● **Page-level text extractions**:
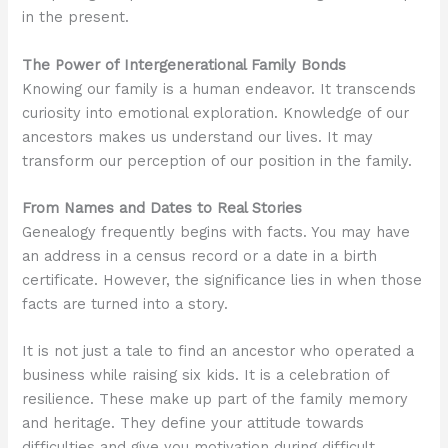
in the present.
The Power of Intergenerational Family Bonds
Knowing our family is a human endeavor. It transcends
curiosity into emotional exploration. Knowledge of our
ancestors makes us understand our lives. It may
transform our perception of our position in the family.
From Names and Dates to Real Stories
Genealogy frequently begins with facts. You may have
an address in a census record or a date in a birth
certificate. However, the significance lies in when those
facts are turned into a story.
It is not just a tale to find an ancestor who operated a
business while raising six kids. It is a celebration of
resilience. These make up part of the family memory
and heritage. They define your attitude towards
difficulties and give you motivation during difficult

● **Directions**: Reproduce every line in the records above that contains the word "into".

● **Task result**:
curiosity into emotional exploration. Knowledge of our
facts are turned into a story.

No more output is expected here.